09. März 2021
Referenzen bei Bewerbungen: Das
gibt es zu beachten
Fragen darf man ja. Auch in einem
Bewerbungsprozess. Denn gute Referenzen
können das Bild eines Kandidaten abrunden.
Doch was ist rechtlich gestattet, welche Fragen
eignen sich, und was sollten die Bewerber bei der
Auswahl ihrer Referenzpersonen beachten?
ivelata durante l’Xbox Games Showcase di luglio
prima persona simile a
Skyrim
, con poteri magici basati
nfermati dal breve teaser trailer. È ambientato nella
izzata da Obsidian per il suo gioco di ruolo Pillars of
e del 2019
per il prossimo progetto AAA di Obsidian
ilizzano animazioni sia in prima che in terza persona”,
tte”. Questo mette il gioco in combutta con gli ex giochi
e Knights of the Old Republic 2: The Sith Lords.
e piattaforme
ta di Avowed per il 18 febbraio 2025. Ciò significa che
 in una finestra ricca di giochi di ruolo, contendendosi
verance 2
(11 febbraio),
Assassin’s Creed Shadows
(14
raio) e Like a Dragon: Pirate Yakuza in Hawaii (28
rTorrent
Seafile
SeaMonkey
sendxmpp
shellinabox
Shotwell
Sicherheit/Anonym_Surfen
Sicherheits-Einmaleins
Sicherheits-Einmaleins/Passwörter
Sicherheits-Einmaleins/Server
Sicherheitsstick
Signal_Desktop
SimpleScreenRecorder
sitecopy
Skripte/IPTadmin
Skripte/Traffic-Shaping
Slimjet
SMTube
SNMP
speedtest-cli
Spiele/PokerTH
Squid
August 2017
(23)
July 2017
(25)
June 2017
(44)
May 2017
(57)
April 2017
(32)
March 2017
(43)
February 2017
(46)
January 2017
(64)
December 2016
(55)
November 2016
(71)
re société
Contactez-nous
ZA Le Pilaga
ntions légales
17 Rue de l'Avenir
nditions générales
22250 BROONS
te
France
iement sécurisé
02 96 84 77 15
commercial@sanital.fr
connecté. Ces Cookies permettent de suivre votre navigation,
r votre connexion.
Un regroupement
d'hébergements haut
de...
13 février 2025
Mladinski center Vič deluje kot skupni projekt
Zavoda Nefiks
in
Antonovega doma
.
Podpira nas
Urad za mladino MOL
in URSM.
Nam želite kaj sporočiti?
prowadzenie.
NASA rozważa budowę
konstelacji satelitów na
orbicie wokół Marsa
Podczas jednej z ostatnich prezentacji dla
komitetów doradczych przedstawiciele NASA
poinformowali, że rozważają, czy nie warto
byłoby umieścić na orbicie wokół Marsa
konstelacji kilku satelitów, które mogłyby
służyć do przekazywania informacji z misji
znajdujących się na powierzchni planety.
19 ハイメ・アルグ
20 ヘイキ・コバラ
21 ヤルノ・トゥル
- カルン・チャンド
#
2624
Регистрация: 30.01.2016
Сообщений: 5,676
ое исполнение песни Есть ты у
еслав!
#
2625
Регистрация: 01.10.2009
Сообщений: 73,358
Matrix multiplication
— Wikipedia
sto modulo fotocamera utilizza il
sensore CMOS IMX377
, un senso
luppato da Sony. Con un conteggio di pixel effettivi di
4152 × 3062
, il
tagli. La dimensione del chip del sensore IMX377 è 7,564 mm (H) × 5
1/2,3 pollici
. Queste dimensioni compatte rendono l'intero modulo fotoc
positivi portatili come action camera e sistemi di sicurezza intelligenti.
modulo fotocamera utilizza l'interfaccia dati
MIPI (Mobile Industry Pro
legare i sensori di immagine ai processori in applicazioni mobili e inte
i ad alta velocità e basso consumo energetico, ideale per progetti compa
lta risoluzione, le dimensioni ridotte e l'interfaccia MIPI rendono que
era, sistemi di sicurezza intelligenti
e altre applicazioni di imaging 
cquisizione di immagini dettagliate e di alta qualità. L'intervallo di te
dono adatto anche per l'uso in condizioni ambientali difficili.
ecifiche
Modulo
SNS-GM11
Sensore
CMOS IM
● ● ● ● ● ● ●
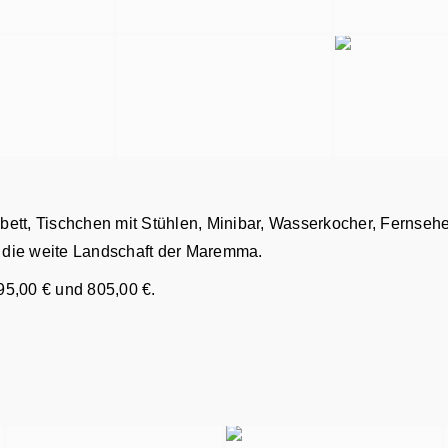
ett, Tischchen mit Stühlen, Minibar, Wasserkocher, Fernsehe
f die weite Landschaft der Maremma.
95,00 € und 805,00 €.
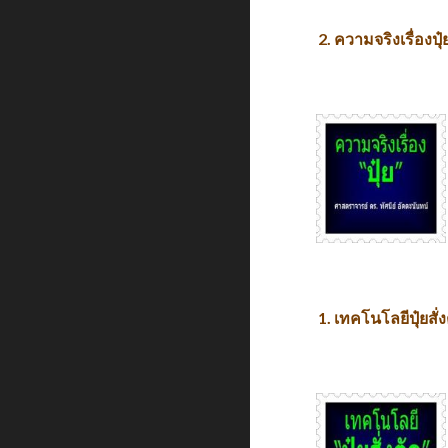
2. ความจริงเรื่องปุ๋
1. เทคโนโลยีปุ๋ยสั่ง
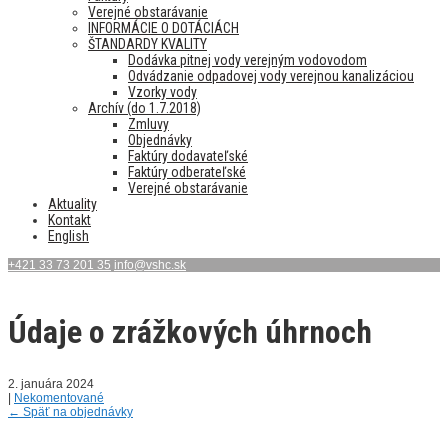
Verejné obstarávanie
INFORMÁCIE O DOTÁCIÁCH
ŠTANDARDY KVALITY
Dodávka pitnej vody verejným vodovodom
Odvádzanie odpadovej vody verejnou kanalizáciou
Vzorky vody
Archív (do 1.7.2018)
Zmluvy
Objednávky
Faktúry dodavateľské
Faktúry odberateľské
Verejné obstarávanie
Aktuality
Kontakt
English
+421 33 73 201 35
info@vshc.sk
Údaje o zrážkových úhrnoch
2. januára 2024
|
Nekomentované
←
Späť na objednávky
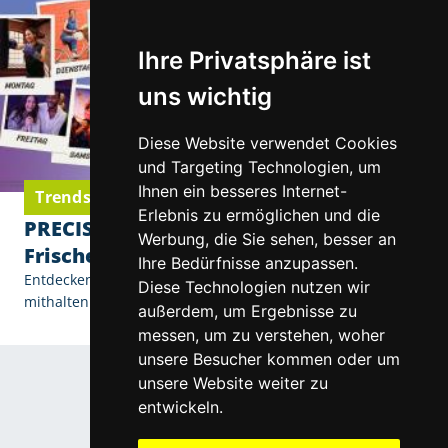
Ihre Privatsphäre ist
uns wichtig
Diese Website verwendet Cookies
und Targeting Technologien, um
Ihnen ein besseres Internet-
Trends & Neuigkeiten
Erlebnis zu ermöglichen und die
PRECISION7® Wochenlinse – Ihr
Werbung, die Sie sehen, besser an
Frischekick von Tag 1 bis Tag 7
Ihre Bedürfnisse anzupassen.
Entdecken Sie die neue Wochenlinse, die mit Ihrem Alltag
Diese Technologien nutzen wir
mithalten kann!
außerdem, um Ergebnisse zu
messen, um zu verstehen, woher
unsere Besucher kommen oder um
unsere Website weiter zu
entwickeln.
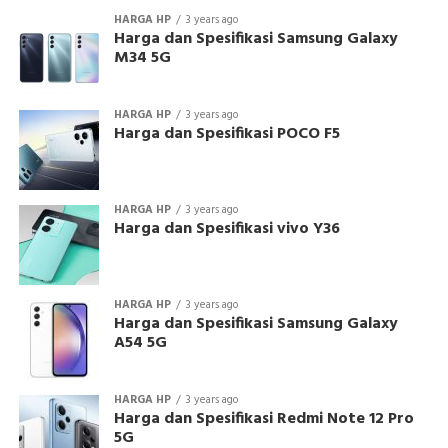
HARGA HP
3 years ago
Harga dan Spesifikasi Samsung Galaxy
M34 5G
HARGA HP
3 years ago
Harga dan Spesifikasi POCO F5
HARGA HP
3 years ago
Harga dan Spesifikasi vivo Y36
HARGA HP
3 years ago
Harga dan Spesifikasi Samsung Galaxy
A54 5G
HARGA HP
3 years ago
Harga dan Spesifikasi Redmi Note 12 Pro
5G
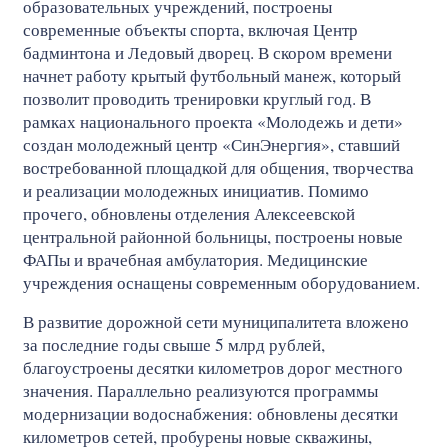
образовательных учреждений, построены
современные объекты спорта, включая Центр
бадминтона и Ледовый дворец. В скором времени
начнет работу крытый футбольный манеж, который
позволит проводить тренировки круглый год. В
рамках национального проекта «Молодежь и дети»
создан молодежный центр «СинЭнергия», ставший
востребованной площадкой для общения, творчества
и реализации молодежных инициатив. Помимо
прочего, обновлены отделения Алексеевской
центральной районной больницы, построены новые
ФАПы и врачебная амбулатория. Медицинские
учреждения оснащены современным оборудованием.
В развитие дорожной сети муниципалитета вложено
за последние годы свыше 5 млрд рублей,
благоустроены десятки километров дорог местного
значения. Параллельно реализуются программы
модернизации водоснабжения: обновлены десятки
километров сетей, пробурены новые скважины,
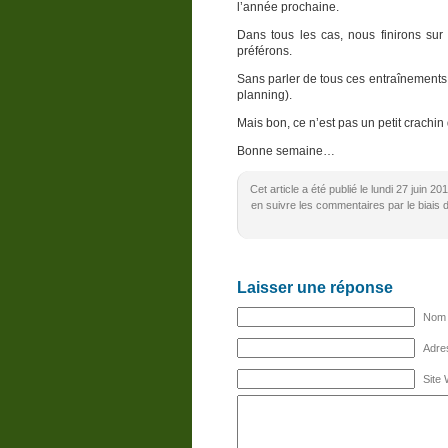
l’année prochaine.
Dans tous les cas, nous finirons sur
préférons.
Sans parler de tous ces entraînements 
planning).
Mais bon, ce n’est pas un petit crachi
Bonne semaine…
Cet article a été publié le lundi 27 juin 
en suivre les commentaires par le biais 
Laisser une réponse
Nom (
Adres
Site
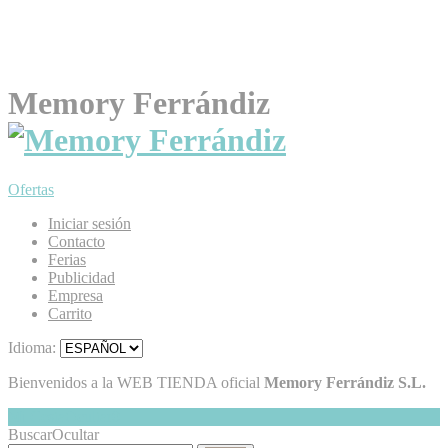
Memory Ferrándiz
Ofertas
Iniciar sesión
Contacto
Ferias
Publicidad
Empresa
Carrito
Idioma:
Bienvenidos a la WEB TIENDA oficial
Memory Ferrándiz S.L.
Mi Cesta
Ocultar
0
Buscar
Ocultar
● ● ● ● ● ● ●
** What you will do **
For an answer, give a copy of every line in the listing that holds the word "giochi".

** Solved exercise **
tte”. Questo mette il gioco in combutta con gli ex giochi
 in una finestra ricca di giochi di ruolo, contendendosi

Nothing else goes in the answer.